Middle school is awkward. No matter how much distance we get from those three long years, your mind can always resurface memories that involuntarily make you cringe on your own behalf. Big Mouth, now streaming on Netflix, offers a 22–minute portal back into that embarrassing, embarrassing world; except this time, all your friends are voiced by famous comedians. Creator Nick Kroll brings along his cabal of hilarious friends (Jenny Slate, Fred Armisen, Kristen Wiig, Jordan Peele—the list keeps going) to voice the bizarre characters that inhabit the Westchester suburb where our protagonists face the trials and tribulations of junior high. 

Big Mouth does a remarkable job of mentally transporting you back to that time when eighth graders were a gangly, intimidating, alien species and finding a date for homecoming was an apocalyptic task. The show hones in on four kids: Andrew, Nick, Jessi, and Jay as they navigate the complex world of hormones unfolding before them. It’s refreshing to see an adult cartoon with a narrative, and characters that are fleshed out beyond one–dimensional tropes. The four main characters, though embarrassing themselves at every turn, are taken seriously, and their struggles form legitimate dramatic story arcs. While it’s funny to watch these kids panic about their first kiss when we have the hindsight to know just how much they’re overreacting, the show treats their anxieties as genuine issues.

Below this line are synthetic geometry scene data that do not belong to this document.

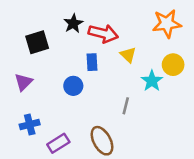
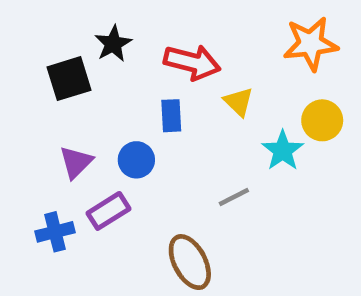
black star: (73, 24) -> (113, 44), moved
purple triangle: (23, 82) -> (76, 162), moved
gray line: (126, 106) -> (234, 197), turned 49
purple rectangle: (58, 143) -> (108, 211), moved

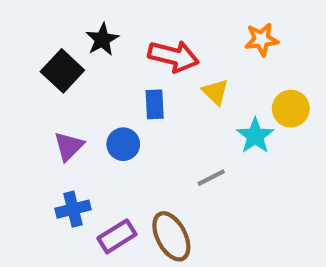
orange star: (311, 44) -> (261, 39), moved, size x0.7
black square: (69, 79) -> (62, 71), turned -30
purple rectangle: (108, 211) -> (117, 236), moved
blue cross: (55, 232) -> (73, 209), moved

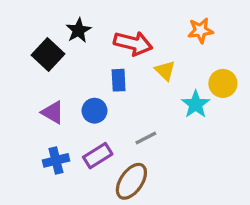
purple triangle: (69, 146) -> (53, 112), turned -45
gray line: (211, 178) -> (146, 138), moved
purple rectangle: (117, 236) -> (98, 156), moved
brown ellipse: (171, 236) -> (131, 181), turned 63

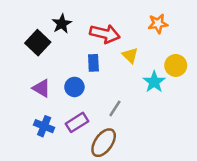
gray line: (146, 138) -> (115, 108), turned -30
blue cross: (56, 160) -> (44, 126), turned 36

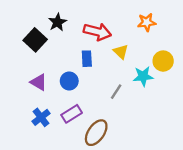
cyan star: (154, 82) -> (143, 76), turned 30
gray line: (115, 108) -> (116, 92), moved
blue cross: (44, 126) -> (41, 117), turned 30

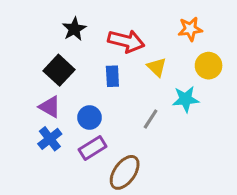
black square: (35, 40) -> (59, 70), moved
yellow circle: (163, 61) -> (209, 66), moved
blue circle: (69, 81) -> (90, 117), moved
blue cross: (41, 117) -> (50, 139), moved

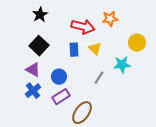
black star: (74, 29) -> (40, 15), moved
orange star: (190, 29) -> (110, 19), moved
yellow triangle: (157, 67) -> (95, 49), moved

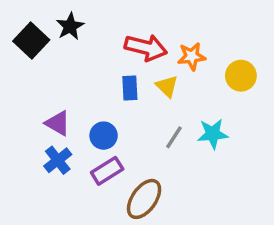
orange star: (110, 19) -> (192, 56), moved
black square: (39, 46) -> (31, 40), moved
cyan star: (122, 65) -> (213, 134), moved

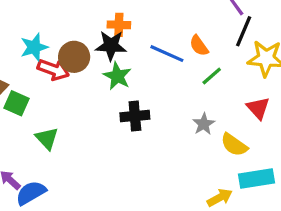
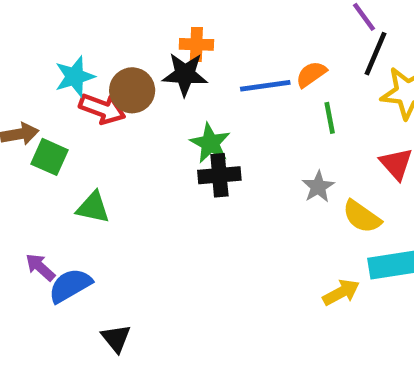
orange semicircle: (199, 46) -> (311, 74), turned 90
blue line: (167, 54) -> (265, 86), turned -32
green star: (117, 76) -> (210, 143), moved
green line: (212, 76) -> (330, 118), turned -60
green triangle: (47, 138) -> (93, 207), turned -35

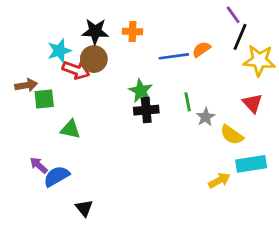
black star: (185, 74) -> (95, 31), moved
green line: (330, 118) -> (188, 102), moved
green square: (49, 157) -> (44, 99), turned -30

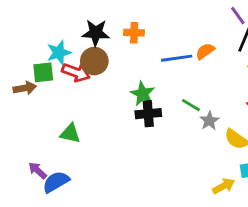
green square: (44, 99) -> (43, 72), moved
green line: (188, 102) -> (191, 105), turned -48

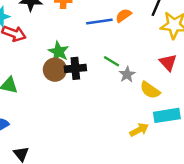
brown circle: (94, 61) -> (55, 70), moved
green star: (143, 94) -> (59, 52), moved

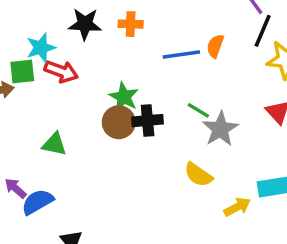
orange semicircle: (124, 15) -> (215, 46), turned -35
gray star: (127, 74) -> (220, 129), size x1.5
yellow semicircle: (150, 90) -> (198, 175), moved

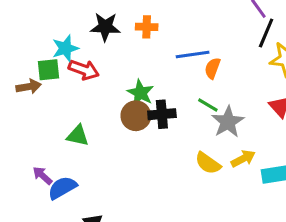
orange semicircle: (215, 46) -> (212, 68), moved
yellow arrow: (237, 207) -> (243, 159), moved

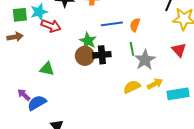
blue line: (193, 54) -> (112, 24), moved
green square: (49, 70) -> (20, 15), moved
green line: (208, 105) -> (132, 49), turned 48
yellow semicircle: (208, 163) -> (132, 87), turned 120

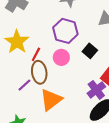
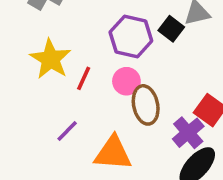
black square: (90, 51) -> (171, 29), moved
brown ellipse: (39, 72) -> (146, 105), moved
orange triangle: (51, 100) -> (113, 153), turned 45

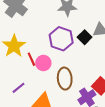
red line: (84, 78) -> (31, 59), turned -56
pink circle: (126, 81) -> (43, 63), moved

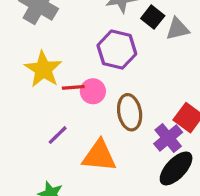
black square: (85, 37) -> (153, 17), moved
red line: (31, 59) -> (73, 87), turned -64

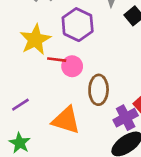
purple hexagon: (117, 50) -> (78, 25), moved
purple line: (58, 135) -> (20, 105), moved

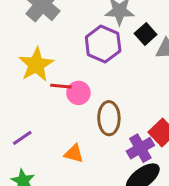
purple hexagon: (78, 25) -> (103, 44), moved
orange triangle: (66, 120) -> (74, 154), size x0.6

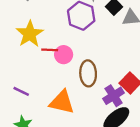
purple line: (22, 138) -> (21, 91), turned 63
orange triangle: (74, 154) -> (62, 102), size x1.6

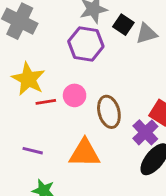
red line: (50, 50) -> (46, 102), moved

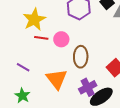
purple cross: (145, 132) -> (88, 87), moved
orange triangle: (85, 153) -> (57, 79), turned 35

The real pops of trademark Kroll humor come through side characters like the flamboyant, khaki–sporting Matthew (Andrew Rannells), the nerdy daughter of two professors, Missy (Jenny Slate) and the most popular girl in school’s manically devoted sidekick, Lola (voiced by Nick Kroll, in a voice nearly identical to another one of his characters, Liz, from his oh–so–iconic set of 'PubLIZity' skits). Big Mouth shines in moments with these bit parts that cut through the broad subject matter and deliver some of the sharpest humor on TV right now.

This series does occasionally fall into the classic animated–adult series trap of excessive vulgarity and anatomical humor. This is a series about puberty, after all, and with animation you can get away with showing a lot more than you could in live action. These gross–out moments pepper each episode and can feel discordant with the wittier, nuanced humor that serves as the series' backbone. Luckily, the crass moments that steered me away were greatly outnumbered by the clever moments that kept me hooked. 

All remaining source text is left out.